Die erfolgreiche Übernahme des Werks der Naturkräfte durch die technologisch aufgerüsteten Menschen der Moderne aber hat einen Preis. Mit dem Vermögen wechselt auch die Verantwortung für die angeeigneten Prozesse. Um noch ein letzesmal Eliade zu Wort kommen zu lassen: Es war unmöglich, sich an die Stelle der Zeit zu setzen, ohne zwangsläufig dazu verurteilt zu sein, (…) ihr Werk selbst dann zu tun, wenn man kein Verlangen mehr danach hatte.xix Die dunklen Seiten des plastic age sind Ausdruck dieser neuen, weder hinreichend bedachten noch übernommenen Verantwortung für die nachkulturelle Existenz der Kunststoffe, für ihr von keines Menschen Verlangen (und offensichtlich auch von zu wenig anderen Organismen) getragenes Nachleben als Abfall, Mikropartikel und Sediment.

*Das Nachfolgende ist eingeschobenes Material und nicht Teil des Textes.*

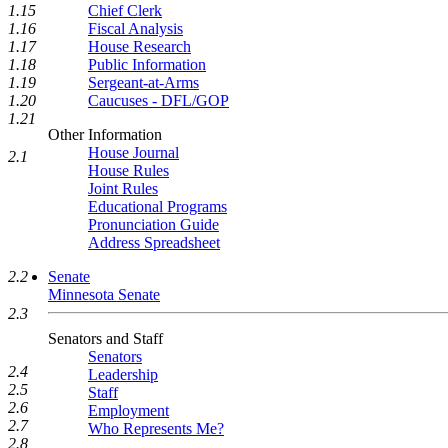
1.15
Chief Clerk
1.16
Fiscal Analysis
1.17
House Research
1.18
Public Information
1.19
Sergeant-at-Arms
1.20
Caucuses - DFL/GOP
1.21
Other Information
House Journal
2.1
House Rules
Joint Rules
Educational Programs
Pronunciation Guide
Address Spreadsheet
2.2
Senate
Minnesota Senate
2.3
Senators and Staff
Senators
2.4
Leadership
2.5
Staff
2.6
Employment
2.7
Who Represents Me?
2.8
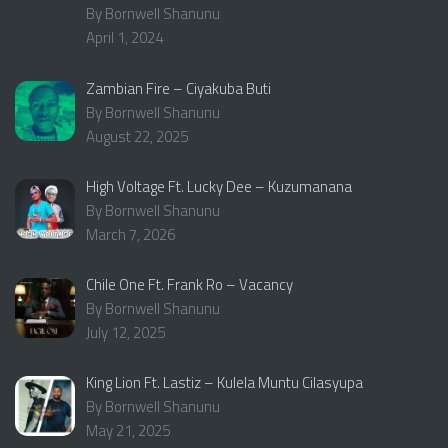
By Bornwell Shanunu
April 1, 2024
Zambian Fire – Ciyakuba Buti
By Bornwell Shanunu
August 22, 2025
High Voltage Ft. Lucky Dee – Kuzumanana
By Bornwell Shanunu
March 7, 2026
Chile One Ft. Frank Ro – Vacancy
By Bornwell Shanunu
July 12, 2025
King Lion Ft. Lastiz – Kulela Muntu Cilasyupa
By Bornwell Shanunu
May 21, 2025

Die Plastikzeit ist eine alchemistische Zeit. Weder ihre Erfolge noch die durch sie hervorgebrachten Probleme lassen sich auf eine Dimension technischer Machbarkeit reduzieren. Alte Mythen lehren uns, dass neue Wesen leichter in die Welt gebracht sind als sie aus ihr wieder heraus befördert werden. Schöpfung ist eine schnelle Angelegenheit, ihre Eingliederung obliegt der Zeit – des Mythos, der Geschichte, der Evolution, der Erosion und der Sedimentierung. Gehört Plastik zu einer Geschichte des Organischen oder des Mineralischen? Vermutlich beides. Vielleicht wird man in Zukunft das geologische Alter des Öls wertschätzen lernen müssen. Vielleicht wird man eine neue Kategorie finden, die das Soziale, das Organische und das Mineralische ineinander verschränkt, um der organisch-mineralischen KulturNatur des Plastiks gerecht zu werden.

Alexander Klose
berlinergazette.de

Dieser Artikel steht unter einer Creative Commons (CC BY-NC-ND 3.0) Lizenz.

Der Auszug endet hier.